Trattoria Terme // Pigna (Italia) / Marzo del 2026
La recomendación era entusiasta por parte de un cocinero de relumbrón: Mauro Colagreco, el jefe de Mirazur, el triestrellado de Menton, en la frontera de Francia con Italia, el mejor-restaurante-del-mundo-y-todo-eso en 2019. Había que ir a cenar a Pignia, decía Mauro, a la ‘trattoria’ Terme, y ponerse en las pequeñas manos de la señora Gloria Rossi, de las que salían unas pastas que dejaban huella.
El vehículo partió de Menton sin saber con exactitud las complicaciones y el tiempo de la ruta.
La carretera hacia el interior de la Liguria era un recorrido de curvas en una oscuridad inhóspita. Solo la firmeza de Mauro prometía un desenlace feliz, aunque más una hora de trote sobre cuatro ruedas diseminaba dudas.
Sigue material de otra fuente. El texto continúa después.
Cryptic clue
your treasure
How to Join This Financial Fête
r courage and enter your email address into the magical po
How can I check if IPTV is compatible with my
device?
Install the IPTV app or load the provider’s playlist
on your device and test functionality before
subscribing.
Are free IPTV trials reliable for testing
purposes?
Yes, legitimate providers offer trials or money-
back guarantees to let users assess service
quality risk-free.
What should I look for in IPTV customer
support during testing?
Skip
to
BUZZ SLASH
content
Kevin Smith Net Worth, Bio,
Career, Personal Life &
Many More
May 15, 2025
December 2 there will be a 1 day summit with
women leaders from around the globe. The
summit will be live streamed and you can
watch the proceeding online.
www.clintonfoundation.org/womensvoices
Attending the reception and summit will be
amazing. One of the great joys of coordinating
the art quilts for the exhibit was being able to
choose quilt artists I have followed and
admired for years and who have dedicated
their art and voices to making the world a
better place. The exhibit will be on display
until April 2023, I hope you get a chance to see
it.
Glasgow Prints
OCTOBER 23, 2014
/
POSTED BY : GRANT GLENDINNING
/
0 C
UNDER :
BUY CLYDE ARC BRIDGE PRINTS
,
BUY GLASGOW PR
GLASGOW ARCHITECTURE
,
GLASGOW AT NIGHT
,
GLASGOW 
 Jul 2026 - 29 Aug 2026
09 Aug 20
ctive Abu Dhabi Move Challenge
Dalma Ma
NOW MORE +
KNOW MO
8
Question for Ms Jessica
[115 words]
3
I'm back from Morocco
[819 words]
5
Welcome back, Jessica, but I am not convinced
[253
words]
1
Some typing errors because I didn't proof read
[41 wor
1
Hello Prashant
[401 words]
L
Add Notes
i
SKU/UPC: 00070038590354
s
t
El día en Francia había sido bendecido con la luz cítrica del limón y la noche fría, húmeda y confusa en Italia era el sombrío reverso.
La entrada en el hotel Terme tampoco propició la euforia: un gran comedor con la atmósfera congelada en algún momento de los años 70, mesas con mantel y tres clientes ancianos a punto de terminar la jornada. ¿A dónde nos había mandado el chef argentino?
Confiar en alguien es compartir una sintonía y yo me fiaba de Mauro, que es listo, amable y tiene un abrazo franco, si bien puede pasar que lo sublime para una persona sea medianía para otra.
La desconfianza saltó por los aire con un ‘antipasti’: el ‘barbagiuai’ con calabaza, arroz y queso, una masa que anunciaba contundencia y tenía la ligereza de las buenas frituras.
Hubo antes ‘pisciadela’, una esponjosa coca de tomate, y después la lechuga rellena de vegetales y carne y hervida en un caldo y al horno; la alcachofa con ricota y las famosas alubias de Pigna con una salchicha de cerdo con un toque de especias y canela.
Comía al lado de Luca Mattioli, chef ejecutivo de Mirazur, fascinado por la cocina de la señora Rossi, a la que le había pedido muchas veces secretos que ella no compartía: con qué aliñaba los tomates secos o cómo cocinaba las alubias para que mantuvieran la resistencia y la piel se volviera indetectable.
El hijo de la señora Rossi, Claudio, lideraba la sala con el tinto de Nico y Erica Perrino, un rossese de Dolceacqua, y las sartenes con las pastas.
Hubo tres: los ‘tortelli’ de alcachofa y ricota, los ‘tagliolini’ verdes con ragú de conejo y romero y los pequeños raviolis con borraja, espinacas y ricota y mantequilla y salvia.
Fue esa pasta rellena la que se llevó las alabanzas y los asombros: paquetitos con una elegancia que no igualaban las modelos en la pasarela de Milán. Una de las mejores pastas que he comido.
En 1968, Silvio Lantani fundó Terme, que incorporó a su mujer, Gloria, como cocinera. Autodidacta, tiene el talento que emana de la experiencia y del trabajo infatigable. Silvio falleció, Claudio da la cara en el restaurante y la señora Gloria es reservada, al menos, con los extraños.
La fuimos a buscar a la cocina y posó tímidamente ante la puerta. La felicitamos, le dimos las gracias y ella siguió a lo suyo como cada día desde hace medio siglo.
Mauro tenía razón. Son las manos, las manos de esas ‘nonnas’ que la industria editorial pone de moda con libros para fijar las recetas que podrían desaparecer cuando la memoria falle.
No fotografié los dedos de la señora Rossi. No me atreví. Esos dedos que transforman la harina y el agua en pequeños raviolis que te callan la boca.